Hi,

I was wondering what the correct lifecycle of a customizer bundle is in a deployment admin session. Let's assume a deploymentpackage has been installed containing a customizer bundle (a resource processor) and one processed resource. Now this deploymentpackage is updated not to contain the resource anymore: an empty deployment package. According to the spec (as I see it) the following should happen (the numbers refer to the numbering in the spec, chapter 114.8):

4) all target bundles are stopped (in this case, only the customizer bundle)
5) no bundles have to be installed or updated
7) customizer and stale customizer bundles should be started (in this case, only one stale customizer is started)
8-10) all resources are processed (in this case none)
11) all stale processed resources are dropped (in this case, only the processed resource that was previously deployed. It will be dropped by the stale customizer/resource processor we just started) 12) all stale bundles are uninstalled (in this case, only the stale customizer bundle) 13-14) all resource processors involved are told to prepare and commit (in this case, the stale customizer should prepare and commit - but we just uninstalled it?)

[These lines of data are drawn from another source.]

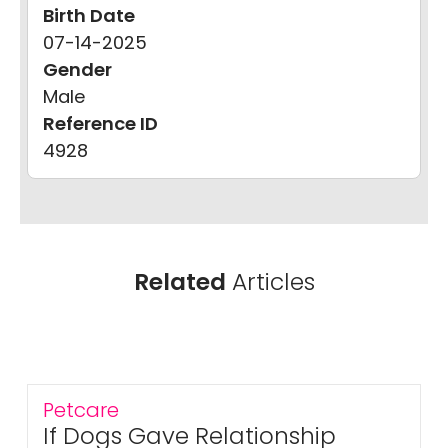
Birth Date
07-14-2025
Gender
Male
Reference ID
4928
Related
Articles
Petcare
If Dogs Gave Relationship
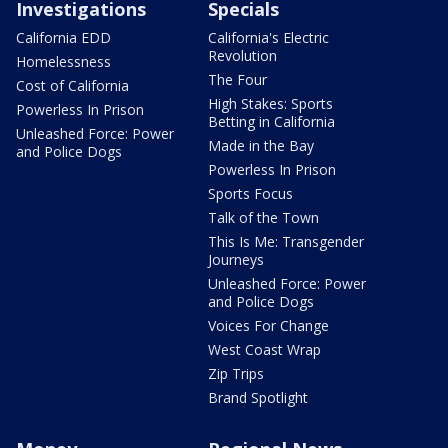
Investigations
Specials
California EDD
California's Electric
Revolution
Homelessness
The Four
Cost of California
High Stakes: Sports
Powerless In Prison
Betting in California
Unleashed Force: Power
Made in the Bay
and Police Dogs
Powerless In Prison
Sports Focus
Talk of the Town
This Is Me: Transgender
Journeys
Unleashed Force: Power
and Police Dogs
Voices For Change
West Coast Wrap
Zip Trips
Brand Spotlight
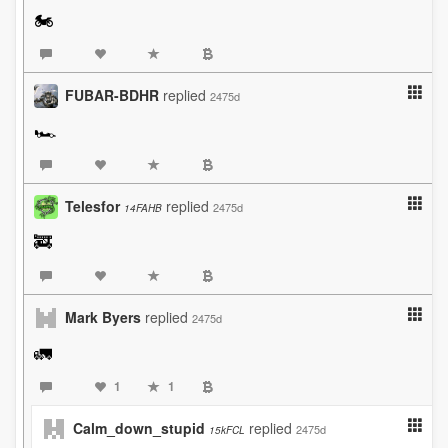
🏍️
FUBAR-BDHR
replied
2475d
🏎️
Telesfor
replied
2475d
14FAHB
🚒
Mark Byers
replied
2475d
🚛
1
1
Calm_down_stupid
replied
2475d
15kFCL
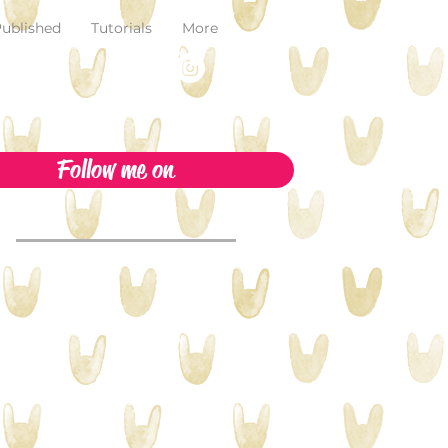
ublished
Tutorials
More
Follow me on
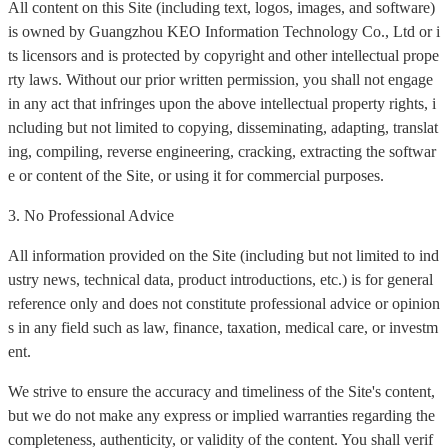
All content on this Site (including text, logos, images, and software)
is owned by Guangzhou KEO Information Technology Co., Ltd or i
ts licensors and is protected by copyright and other intellectual prope
rty laws. Without our prior written permission, you shall not engage
in any act that infringes upon the above intellectual property rights, i
ncluding but not limited to copying, disseminating, adapting, translat
ing, compiling, reverse engineering, cracking, extracting the softwar
e or content of the Site, or using it for commercial purposes.
3. No Professional Advice
All information provided on the Site (including but not limited to ind
ustry news, technical data, product introductions, etc.) is for general
reference only and does not constitute professional advice or opinion
s in any field such as law, finance, taxation, medical care, or investm
ent.
We strive to ensure the accuracy and timeliness of the Site's content,
but we do not make any express or implied warranties regarding the
completeness, authenticity, or validity of the content. You shall verif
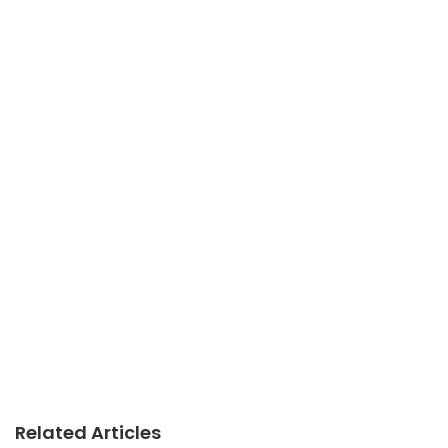
Related Articles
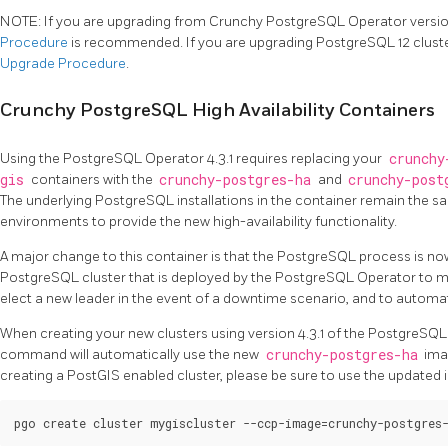
NOTE: If you are upgrading from Crunchy PostgreSQL Operator version 
Procedure
is recommended. If you are upgrading PostgreSQL 12 clust
Upgrade Procedure
.
Crunchy PostgreSQL High Availability Containers
Using the PostgreSQL Operator 4.3.1 requires replacing your
crunchy
gis
containers with the
crunchy-postgres-ha
and
crunchy-post
The underlying PostgreSQL installations in the container remain the 
environments to provide the new high-availability functionality.
A major change to this container is that the PostgreSQL process is no
PostgreSQL cluster that is deployed by the PostgreSQL Operator to man
elect a new leader in the event of a downtime scenario, and to automatic
When creating your new clusters using version 4.3.1 of the PostgreSQL
command will automatically use the new
crunchy-postgres-ha
imag
creating a PostGIS enabled cluster, please be sure to use the update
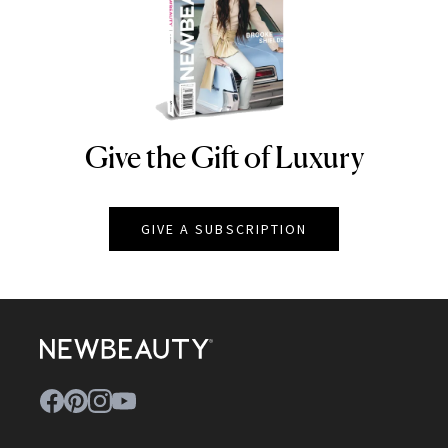
Give the Gift of Luxury
NEWBEAUTY
GIVE A SUBSCRIPTION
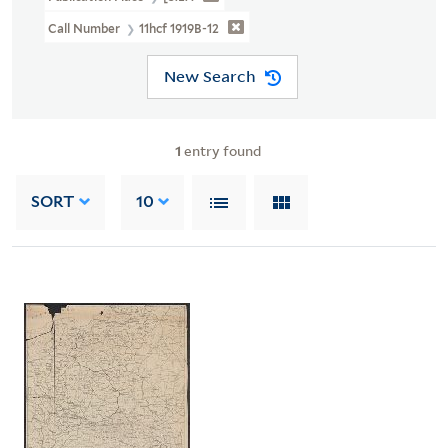
Call Number
11hcf 1919B-12
New Search
1
entry found
SORT
10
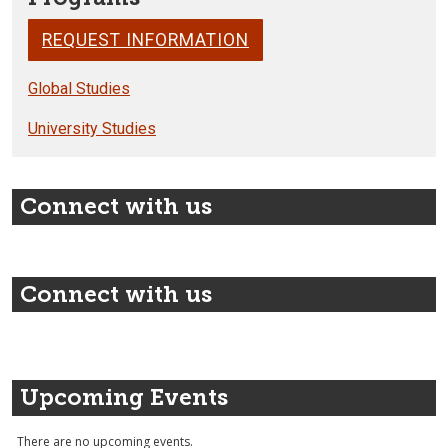
REQUEST INFORMATION
Global Studies
University Studies
Connect with us
Connect with us
Upcoming Events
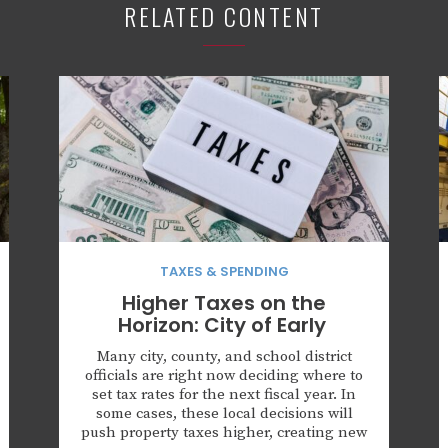
RELATED CONTENT
TAXES & SPENDING
Higher Taxes on the
Horizon: City of Early
Many city, county, and school district
officials are right now deciding where to
set tax rates for the next fiscal year. In
some cases, these local decisions will
push property taxes higher, creating new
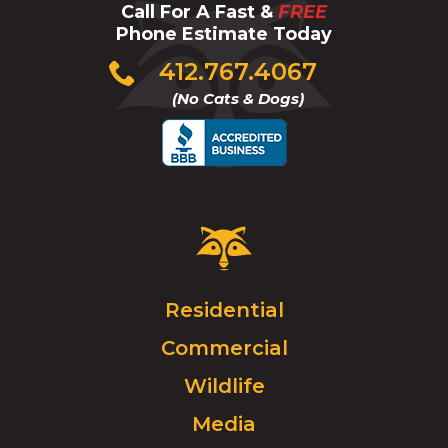
Call For A Fast &
FREE
Phone Estimate Today
Click
412.767.4067
to
(No Cats & Dogs)
call
Critter
Control
Logo.
Click
Residential
to
Commercial
go
to
Wildlife
homepage.
Media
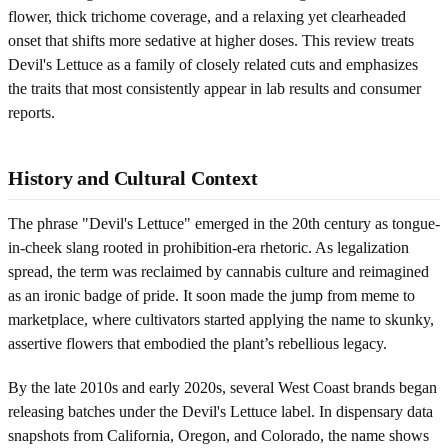
flower, thick trichome coverage, and a relaxing yet clearheaded
onset that shifts more sedative at higher doses. This review treats
Devil's Lettuce as a family of closely related cuts and emphasizes
the traits that most consistently appear in lab results and consumer
reports.
History and Cultural Context
The phrase "Devil's Lettuce" emerged in the 20th century as tongue-
in-cheek slang rooted in prohibition-era rhetoric. As legalization
spread, the term was reclaimed by cannabis culture and reimagined
as an ironic badge of pride. It soon made the jump from meme to
marketplace, where cultivators started applying the name to skunky,
assertive flowers that embodied the plant’s rebellious legacy.
By the late 2010s and early 2020s, several West Coast brands began
releasing batches under the Devil's Lettuce label. In dispensary data
snapshots from California, Oregon, and Colorado, the name shows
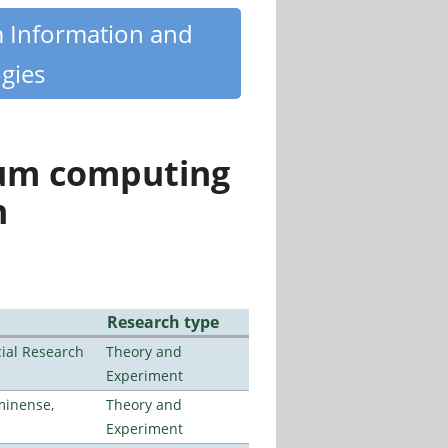
m Information and
gies
tum computing
n
Research type
ial Research
Theory and
Experiment
minense,
Theory and
Experiment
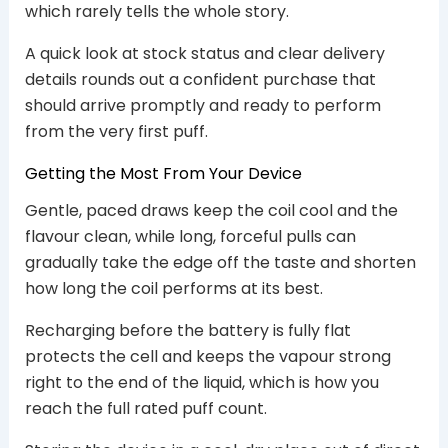
which rarely tells the whole story.
A quick look at stock status and clear delivery
details rounds out a confident purchase that
should arrive promptly and ready to perform
from the very first puff.
Getting the Most From Your Device
Gentle, paced draws keep the coil cool and the
flavour clean, while long, forceful pulls can
gradually take the edge off the taste and shorten
how long the coil performs at its best.
Recharging before the battery is fully flat
protects the cell and keeps the vapour strong
right to the end of the liquid, which is how you
reach the full rated puff count.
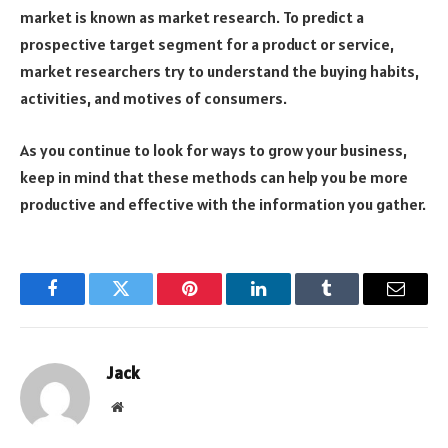
market is known as market research. To predict a
prospective target segment for a product or service,
market researchers try to understand the buying habits,
activities, and motives of consumers.
As you continue to look for ways to grow your business,
keep in mind that these methods can help you be more
productive and effective with the information you gather.
Facebook
Twitter
Pinterest
LinkedIn
Tumblr
Email
Jack
Website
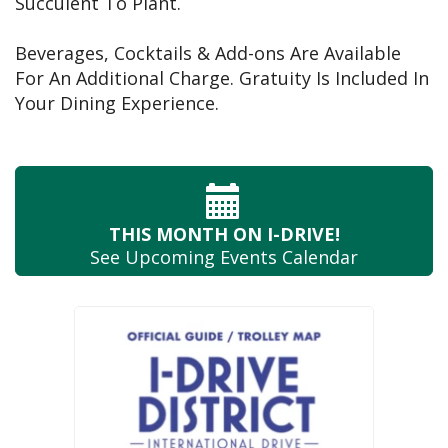
Succulent To Plant.
Beverages, Cocktails & Add-ons Are Available
For An Additional Charge. Gratuity Is Included In
Your Dining Experience.
THIS MONTH
ON I-DRIVE!
See Upcoming
Events Calendar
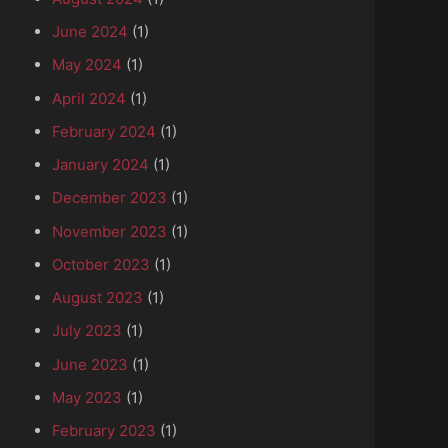
June 2024
(1)
May 2024
(1)
April 2024
(1)
February 2024
(1)
January 2024
(1)
December 2023
(1)
November 2023
(1)
October 2023
(1)
August 2023
(1)
July 2023
(1)
June 2023
(1)
May 2023
(1)
February 2023
(1)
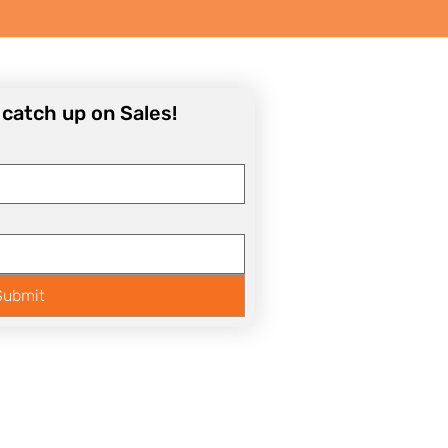
o catch up on Sales!
Submit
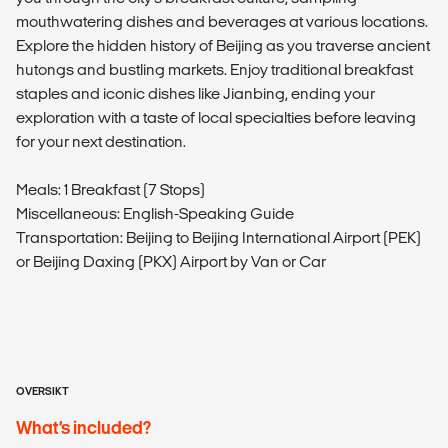
mouthwatering dishes and beverages at various locations.
Explore the hidden history of Beijing as you traverse ancient
hutongs and bustling markets. Enjoy traditional breakfast
staples and iconic dishes like Jianbing, ending your
exploration with a taste of local specialties before leaving
for your next destination.
Meals: 1 Breakfast (7 Stops)
Miscellaneous: English-Speaking Guide
Transportation: Beijing to Beijing International Airport (PEK)
or Beijing Daxing (PKX) Airport by Van or Car
OVERSIKT
What’s included?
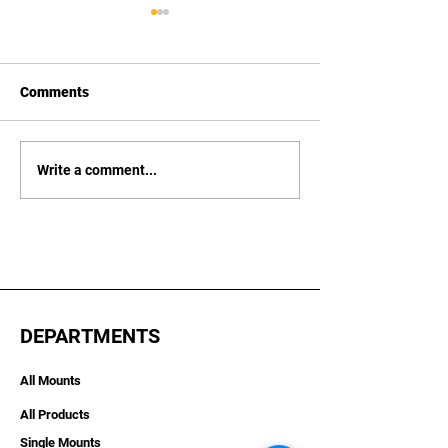
Comments
Vexus Boats
Xpress Boats
Write a comment...
DEPARTMENTS
All Mounts
All Products
Single Mounts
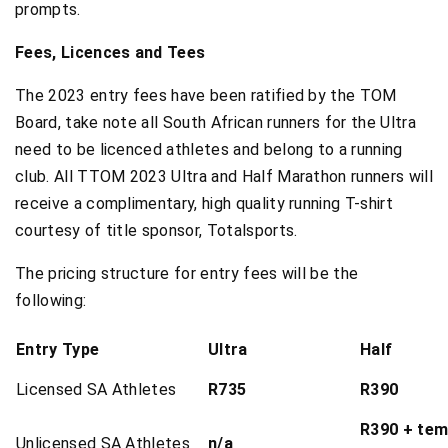
prompts.
Fees, Licences and Tees
The 2023 entry fees have been ratified by the TOM
Board, take note all South African runners for the Ultra
need to be licenced athletes and belong to a running
club. All TTOM 2023 Ultra and Half Marathon runners will
receive a complimentary, high quality running T-shirt
courtesy of title sponsor, Totalsports.
The pricing structure for entry fees will be the
following:
Entry Type
Ultra
Half
Licensed SA Athletes
R735
R390
R390 + temp
Unlicensed SA Athletes
n/a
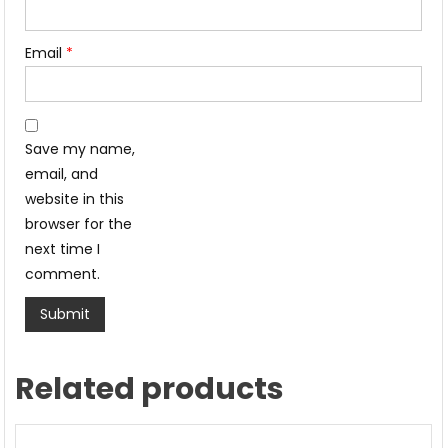
Email
*
Save my name,
email, and
website in this
browser for the
next time I
comment.
Related products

This would imply that we should not uninstall stale customizer bundles in step 12 because we need to call prepare and commit on it to finalize dropping stale resources. This would mean the customizer/resource processor is present from the moment it is deployed alongside a processed resource until the deployment package is uninstalled entirely.

One solution could be: If a resource is present in deploymentpackage N then the corresponding resource processor/customizer should always be present in deploymentpackage N+1, even if that does not contain the resource anymore.

That seems odd to me, any idea's on what the intended use of customizer bundles is here?